SSD engine and IO queue depth

At this timestamp in his talk, @SteavedHams says the SSD engine has only one outstanding IOP at any given time, which I am taking to mean that the queue depth if you deploy one disk per storage process would only ever get to up to one.

This makes me believe we should be more explicit about telling people to deploy more storage processes per disk if their disks reach peak IOPS at high queue depths (16-32 for many SSDs, and… a lot more for NVMe).

The current Performance section of the documentation, for example, uses c3.8xlarge nodes, which have 2 disks each, which means it probably had at least 5 storage processes per disk. The bare metal deployment in the latency section of that doc probably had 9 or more storage processes per disk.

While Redwood will (hopefully) address this given it is an inherited limitation from SQLite, I think adding a description of this issue to the docs would be useful.

I’d be happy to write it up, but I just want to confirm my assessment is correct before I do.

Just to clarify, the SSD engine’s single writer has a queue depth of 1, while there are many concurrent readers (currently hardcoded to 64).

Assuming your assumption is “Some workloads will see higher write throughput by deploying more than 1 storage server processes per disk” then yes it is true. We don’t have a lot of experimental data to suggest how to decide what your StorageServer/disk count should be, however. It’s going to depend on the disk and the workload, and also the total processes per machine should probably not exceed the CPU core count. Probably the best advice is to try increasing it and see if you like the results.

Also, while I haven’t verified your quoted StorageServer/disk counts for our example deployments I can tell you we did not choose those with the intent to suggest a specific SS/disk density.

1 Like

I am always very hesitant to disagree with Steve when it comes to disk/storage stuff :wink:

However, I don’t think this is the whole story. There’s only one write coro-thread in the ssd storage engine. However, writes only go to memory (in AsyncFileCached) - so writing should be relatively fast. The thing that generates disk writes is sync and flush which will write back all dirty pages to disk.

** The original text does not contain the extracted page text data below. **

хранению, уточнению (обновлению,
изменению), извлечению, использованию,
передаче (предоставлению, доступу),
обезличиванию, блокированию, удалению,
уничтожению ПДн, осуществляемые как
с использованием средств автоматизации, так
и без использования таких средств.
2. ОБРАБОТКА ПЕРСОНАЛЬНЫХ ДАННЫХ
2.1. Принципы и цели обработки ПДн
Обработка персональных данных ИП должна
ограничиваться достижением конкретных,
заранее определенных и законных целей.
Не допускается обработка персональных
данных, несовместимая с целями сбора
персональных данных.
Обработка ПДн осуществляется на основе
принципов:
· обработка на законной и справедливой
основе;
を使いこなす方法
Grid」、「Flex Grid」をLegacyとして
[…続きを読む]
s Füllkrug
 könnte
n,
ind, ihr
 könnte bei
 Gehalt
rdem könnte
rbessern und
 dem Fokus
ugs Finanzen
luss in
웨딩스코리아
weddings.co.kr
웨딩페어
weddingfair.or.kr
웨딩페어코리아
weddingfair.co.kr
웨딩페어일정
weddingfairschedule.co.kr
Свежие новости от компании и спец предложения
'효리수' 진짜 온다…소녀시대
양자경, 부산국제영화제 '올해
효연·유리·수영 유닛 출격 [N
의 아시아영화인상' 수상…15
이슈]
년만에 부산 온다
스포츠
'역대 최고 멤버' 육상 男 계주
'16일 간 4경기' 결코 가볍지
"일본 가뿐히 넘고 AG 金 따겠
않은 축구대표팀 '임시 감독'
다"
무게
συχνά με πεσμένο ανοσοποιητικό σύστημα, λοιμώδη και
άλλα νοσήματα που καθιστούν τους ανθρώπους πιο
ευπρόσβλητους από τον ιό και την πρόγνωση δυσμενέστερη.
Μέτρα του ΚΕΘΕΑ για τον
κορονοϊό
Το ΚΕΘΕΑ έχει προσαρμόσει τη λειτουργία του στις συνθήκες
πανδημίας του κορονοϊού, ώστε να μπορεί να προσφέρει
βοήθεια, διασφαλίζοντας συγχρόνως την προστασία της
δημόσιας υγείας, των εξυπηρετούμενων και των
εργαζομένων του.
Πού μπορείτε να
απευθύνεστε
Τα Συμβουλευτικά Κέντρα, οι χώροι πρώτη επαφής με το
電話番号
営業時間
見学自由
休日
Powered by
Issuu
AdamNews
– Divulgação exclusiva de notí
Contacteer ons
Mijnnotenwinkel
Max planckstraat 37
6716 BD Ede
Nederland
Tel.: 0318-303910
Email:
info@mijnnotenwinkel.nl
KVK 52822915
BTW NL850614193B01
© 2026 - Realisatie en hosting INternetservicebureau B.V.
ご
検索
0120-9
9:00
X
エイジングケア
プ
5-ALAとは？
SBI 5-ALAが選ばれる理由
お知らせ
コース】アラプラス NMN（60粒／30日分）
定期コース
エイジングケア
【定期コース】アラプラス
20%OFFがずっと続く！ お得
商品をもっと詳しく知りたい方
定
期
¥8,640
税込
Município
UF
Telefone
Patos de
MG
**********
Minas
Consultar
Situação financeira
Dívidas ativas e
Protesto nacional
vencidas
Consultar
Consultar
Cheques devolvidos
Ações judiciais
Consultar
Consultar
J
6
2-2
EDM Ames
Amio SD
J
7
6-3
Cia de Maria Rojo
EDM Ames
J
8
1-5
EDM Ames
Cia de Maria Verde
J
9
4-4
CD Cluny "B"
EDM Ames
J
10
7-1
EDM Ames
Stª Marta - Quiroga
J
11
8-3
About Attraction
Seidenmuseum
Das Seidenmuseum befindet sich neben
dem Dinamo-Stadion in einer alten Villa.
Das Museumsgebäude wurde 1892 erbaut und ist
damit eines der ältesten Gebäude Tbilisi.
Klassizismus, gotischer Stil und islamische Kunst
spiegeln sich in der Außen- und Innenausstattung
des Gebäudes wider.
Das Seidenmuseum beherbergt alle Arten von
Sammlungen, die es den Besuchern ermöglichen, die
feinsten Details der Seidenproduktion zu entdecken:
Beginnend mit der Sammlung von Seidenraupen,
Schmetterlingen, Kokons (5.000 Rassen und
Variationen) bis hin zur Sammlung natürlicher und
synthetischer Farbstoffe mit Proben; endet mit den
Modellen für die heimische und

So the actual writing happens outside of the storage engine and if you run on Linux with kernel AIO (which is the default on Linux) you can have many (64 IIRC) parallel writes sent to the kernel.

From experience I can tell you that you can easily saturate a (relatively slow) EBS volume with almost a write-only workload (we use huge caches - so almost all of our reads go to memory).

If you have fast disks, for us the bottleneck was often the CPU. In that case it might make sense to have more than one storage process per disk (though we currently don’t run in that configuration).